Amy Hausmann is set to become the new executive director of the Maine Arts Commission. Courtesy of Ryan Leighton of Maine Arts Commission.

The Maine Arts Commission named its new executive director, selecting a veteran arts administrator from New York.

Amy Hausmann, who oversees a historic site in Hudson, New York, that was owned by artist Frederic Edwin Church, will take over in August from interim executive director Julie Horn, who will return to her prior position of assistant director.

Horn replaced David Greenham, who stepped down in September after serving as director since Julie Richard departed in 2020.

Hausmann was chosen out of over 90 applicants, said Bob Keyes, chair of the Maine Arts Commission, which advocates for and grants funds to artists and arts organizations in the state.

“Amy emerged as our top choice because of her experience and success in her previous roles, and because of her vision and passion for public service. We were inspired by her ideas and enthusiasm,” Keyes said in a statement. “In our conversations with her, she always put artists first and emphasized the role of artists in contributing to a better society.”

Hausmann is the director of the Olana State Historic Site, a 250-acre property that invites visitors to explore the life and art of Church, a 19th-century painter of the Hudson River School whose famous landscapes include “Mount Katahdin from Millinocket Camp.” Since her arrival at Olana in 2019, visitation to the landmark increased by 74%, Keyes’ statement said.


“Besides Olana, the only property that Frederic Church owned in his lifetime was a rustic camp on the shores of Lake Millinocket, and from that cherished spot, he sketched and painted Katahdin hundreds of times,” Hausmann said in a statement. “Church, like me and the millions who visit Maine each year, returned to this place because of an ardent and abiding appreciation of the landscape and the vibrant culture.”

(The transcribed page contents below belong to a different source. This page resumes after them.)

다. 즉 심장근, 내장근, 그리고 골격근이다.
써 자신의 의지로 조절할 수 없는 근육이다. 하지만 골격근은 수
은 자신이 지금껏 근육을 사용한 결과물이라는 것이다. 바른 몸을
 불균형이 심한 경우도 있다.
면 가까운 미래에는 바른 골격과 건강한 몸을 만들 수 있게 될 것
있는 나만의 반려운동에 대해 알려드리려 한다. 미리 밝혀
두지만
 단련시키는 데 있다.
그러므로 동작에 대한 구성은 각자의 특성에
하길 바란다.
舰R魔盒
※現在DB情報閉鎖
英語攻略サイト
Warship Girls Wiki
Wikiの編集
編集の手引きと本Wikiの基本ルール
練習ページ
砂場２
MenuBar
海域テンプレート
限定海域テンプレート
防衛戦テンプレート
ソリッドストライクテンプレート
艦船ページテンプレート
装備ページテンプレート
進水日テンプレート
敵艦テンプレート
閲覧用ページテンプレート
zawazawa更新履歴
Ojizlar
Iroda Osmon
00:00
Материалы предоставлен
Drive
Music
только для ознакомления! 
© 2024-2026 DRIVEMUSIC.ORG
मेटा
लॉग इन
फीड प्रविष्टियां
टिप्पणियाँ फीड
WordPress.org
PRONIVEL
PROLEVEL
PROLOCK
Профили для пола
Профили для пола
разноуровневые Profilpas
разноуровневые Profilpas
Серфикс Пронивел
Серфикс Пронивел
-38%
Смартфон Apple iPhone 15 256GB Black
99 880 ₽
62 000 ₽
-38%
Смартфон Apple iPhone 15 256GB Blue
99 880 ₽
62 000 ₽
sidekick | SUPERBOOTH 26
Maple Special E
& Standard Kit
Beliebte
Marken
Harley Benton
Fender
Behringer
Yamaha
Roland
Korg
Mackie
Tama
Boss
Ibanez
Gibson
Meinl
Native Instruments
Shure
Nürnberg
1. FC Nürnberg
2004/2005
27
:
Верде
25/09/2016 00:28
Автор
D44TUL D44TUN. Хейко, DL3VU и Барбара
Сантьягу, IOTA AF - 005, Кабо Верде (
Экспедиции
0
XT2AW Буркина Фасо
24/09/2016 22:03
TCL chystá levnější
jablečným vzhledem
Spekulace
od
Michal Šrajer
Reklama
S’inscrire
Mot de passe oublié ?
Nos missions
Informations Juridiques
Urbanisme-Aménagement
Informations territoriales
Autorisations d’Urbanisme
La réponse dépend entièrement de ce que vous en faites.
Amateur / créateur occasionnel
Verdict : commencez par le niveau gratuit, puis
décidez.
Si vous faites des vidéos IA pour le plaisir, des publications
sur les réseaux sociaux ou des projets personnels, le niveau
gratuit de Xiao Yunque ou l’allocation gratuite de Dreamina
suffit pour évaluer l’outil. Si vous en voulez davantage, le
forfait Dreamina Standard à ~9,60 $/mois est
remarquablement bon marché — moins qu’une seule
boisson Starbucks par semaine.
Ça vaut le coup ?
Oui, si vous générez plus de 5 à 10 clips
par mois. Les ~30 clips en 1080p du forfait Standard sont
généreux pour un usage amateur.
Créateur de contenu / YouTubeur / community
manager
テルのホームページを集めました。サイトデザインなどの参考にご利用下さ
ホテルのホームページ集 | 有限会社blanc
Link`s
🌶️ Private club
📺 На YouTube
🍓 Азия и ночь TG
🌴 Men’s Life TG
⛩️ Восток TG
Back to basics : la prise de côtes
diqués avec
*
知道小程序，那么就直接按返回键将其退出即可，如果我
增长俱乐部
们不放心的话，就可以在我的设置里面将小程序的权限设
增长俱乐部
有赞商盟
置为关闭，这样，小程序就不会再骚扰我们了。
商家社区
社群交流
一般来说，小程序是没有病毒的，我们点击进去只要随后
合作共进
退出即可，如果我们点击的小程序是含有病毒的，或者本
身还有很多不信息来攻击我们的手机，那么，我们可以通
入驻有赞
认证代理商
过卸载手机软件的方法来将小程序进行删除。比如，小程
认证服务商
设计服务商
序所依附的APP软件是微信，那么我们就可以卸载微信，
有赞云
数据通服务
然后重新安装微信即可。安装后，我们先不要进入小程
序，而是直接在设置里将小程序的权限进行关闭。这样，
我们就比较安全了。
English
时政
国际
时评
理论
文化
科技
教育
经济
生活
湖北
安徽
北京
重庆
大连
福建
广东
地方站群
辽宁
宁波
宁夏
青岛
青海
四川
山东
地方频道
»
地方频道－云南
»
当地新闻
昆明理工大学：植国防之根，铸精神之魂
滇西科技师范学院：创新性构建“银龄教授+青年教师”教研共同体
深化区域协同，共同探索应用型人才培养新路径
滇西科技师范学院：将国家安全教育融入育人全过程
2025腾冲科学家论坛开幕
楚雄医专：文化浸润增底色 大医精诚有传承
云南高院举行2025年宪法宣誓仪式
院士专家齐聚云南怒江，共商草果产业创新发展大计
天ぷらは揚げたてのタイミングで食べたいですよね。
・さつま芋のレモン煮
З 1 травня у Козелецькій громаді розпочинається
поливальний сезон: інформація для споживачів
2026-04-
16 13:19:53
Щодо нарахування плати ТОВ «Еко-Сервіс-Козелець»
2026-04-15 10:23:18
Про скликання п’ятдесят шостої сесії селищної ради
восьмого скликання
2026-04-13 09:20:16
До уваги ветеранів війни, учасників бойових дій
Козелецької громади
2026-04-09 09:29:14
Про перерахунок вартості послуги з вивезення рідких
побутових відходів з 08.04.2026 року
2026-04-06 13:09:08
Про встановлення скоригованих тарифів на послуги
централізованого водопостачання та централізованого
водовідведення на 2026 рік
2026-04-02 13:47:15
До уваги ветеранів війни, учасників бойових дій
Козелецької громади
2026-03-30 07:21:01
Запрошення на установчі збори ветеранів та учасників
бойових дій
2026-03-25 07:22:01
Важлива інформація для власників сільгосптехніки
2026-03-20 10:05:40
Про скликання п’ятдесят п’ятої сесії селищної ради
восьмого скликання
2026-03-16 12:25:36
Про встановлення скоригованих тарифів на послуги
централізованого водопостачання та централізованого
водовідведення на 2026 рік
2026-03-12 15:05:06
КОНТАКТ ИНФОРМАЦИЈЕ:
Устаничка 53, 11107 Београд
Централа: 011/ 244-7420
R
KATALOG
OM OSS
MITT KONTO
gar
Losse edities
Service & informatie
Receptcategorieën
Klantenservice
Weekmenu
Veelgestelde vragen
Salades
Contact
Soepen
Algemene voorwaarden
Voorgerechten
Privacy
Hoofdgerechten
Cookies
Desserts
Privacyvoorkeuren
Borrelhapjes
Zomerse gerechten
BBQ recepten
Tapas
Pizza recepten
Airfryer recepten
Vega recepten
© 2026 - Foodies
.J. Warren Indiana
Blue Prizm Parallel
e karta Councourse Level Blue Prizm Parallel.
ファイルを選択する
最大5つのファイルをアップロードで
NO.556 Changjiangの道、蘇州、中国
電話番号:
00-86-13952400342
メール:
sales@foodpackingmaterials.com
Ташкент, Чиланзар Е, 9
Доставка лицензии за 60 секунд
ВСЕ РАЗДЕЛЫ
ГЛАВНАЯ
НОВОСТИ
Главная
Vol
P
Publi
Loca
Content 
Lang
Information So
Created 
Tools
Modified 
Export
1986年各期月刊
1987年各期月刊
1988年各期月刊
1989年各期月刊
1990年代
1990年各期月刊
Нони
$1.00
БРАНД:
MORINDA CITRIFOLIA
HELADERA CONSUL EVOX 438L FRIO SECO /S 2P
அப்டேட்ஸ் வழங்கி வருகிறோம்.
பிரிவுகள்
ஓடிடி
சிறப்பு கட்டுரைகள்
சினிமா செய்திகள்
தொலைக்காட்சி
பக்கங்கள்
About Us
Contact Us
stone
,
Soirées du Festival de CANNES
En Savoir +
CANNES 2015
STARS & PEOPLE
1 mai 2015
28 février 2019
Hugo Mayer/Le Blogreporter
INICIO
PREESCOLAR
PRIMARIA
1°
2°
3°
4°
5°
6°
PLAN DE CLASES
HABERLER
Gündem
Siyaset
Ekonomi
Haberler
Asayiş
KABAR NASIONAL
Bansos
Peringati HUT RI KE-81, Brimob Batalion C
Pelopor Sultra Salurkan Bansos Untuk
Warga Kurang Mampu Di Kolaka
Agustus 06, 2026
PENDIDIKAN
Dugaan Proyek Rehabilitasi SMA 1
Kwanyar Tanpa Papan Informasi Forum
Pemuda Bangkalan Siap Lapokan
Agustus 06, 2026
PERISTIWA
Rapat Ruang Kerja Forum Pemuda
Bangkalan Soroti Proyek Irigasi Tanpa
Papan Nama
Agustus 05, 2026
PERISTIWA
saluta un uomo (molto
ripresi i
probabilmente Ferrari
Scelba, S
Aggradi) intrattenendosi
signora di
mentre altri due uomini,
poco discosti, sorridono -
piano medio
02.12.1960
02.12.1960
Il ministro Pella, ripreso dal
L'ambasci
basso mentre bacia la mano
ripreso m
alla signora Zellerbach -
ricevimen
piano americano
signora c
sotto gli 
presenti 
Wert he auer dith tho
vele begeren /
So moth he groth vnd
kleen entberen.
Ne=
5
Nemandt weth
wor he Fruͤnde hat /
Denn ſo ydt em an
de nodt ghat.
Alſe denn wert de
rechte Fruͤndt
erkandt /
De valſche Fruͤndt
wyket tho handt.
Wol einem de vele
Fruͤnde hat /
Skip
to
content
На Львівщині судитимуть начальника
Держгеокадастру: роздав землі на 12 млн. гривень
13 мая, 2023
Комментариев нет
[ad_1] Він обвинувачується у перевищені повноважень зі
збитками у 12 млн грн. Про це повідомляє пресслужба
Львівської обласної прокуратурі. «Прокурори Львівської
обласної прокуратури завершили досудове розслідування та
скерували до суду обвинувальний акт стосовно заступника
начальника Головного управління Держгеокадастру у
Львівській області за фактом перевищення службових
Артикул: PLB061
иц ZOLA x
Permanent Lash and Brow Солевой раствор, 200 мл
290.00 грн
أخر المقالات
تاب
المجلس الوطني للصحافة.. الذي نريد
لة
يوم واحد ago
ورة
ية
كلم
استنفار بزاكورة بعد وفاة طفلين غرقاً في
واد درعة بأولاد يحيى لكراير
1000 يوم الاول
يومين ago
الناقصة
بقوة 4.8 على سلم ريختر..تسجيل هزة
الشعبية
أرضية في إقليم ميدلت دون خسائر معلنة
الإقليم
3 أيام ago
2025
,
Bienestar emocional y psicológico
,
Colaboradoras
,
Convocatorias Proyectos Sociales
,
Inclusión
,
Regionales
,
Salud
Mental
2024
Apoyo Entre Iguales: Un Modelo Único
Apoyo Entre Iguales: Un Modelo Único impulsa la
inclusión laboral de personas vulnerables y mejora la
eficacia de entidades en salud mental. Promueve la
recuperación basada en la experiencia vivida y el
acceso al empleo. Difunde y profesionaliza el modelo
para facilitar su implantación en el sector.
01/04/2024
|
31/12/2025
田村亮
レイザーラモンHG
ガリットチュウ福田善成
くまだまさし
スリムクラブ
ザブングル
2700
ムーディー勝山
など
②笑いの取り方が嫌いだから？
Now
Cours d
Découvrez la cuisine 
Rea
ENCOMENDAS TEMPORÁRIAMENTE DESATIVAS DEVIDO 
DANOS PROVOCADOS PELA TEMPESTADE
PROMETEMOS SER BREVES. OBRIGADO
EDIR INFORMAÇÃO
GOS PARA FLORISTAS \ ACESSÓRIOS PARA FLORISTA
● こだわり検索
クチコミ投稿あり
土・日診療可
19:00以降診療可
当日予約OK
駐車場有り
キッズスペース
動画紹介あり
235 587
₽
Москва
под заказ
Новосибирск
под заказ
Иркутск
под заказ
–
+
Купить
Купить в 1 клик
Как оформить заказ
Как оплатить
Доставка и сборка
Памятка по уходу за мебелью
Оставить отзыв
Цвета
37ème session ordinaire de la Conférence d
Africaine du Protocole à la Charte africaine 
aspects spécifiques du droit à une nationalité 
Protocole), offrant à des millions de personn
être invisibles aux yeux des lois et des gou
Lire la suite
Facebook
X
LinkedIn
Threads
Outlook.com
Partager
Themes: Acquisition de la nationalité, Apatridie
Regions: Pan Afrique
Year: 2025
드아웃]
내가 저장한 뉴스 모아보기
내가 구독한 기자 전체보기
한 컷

Hausmann, whose parents own a farm in Richmond, spent summers as a child in Ocean Park, where she was married.

“While I have been based in New York City and upstate New York for 30 years, my heart has always belonged to Maine,” she said.

Hausmann previously worked at the New York Transit Museum and with MTA Art & Design to bring art to New York’s subway systems. She brought over 150 permanent contemporary art commissions to the trains and stations of the city.

Gov. Janet Mills said in a statement that she was impressed by Hausmann’s experience and is excited to have her lead the Maine Arts Commission during “an exciting time.”

The commission said it recently adopted a five-year strategic plan that prioritizes finding new ways to serve the arts in Maine, including through collaborations among artists and organizations.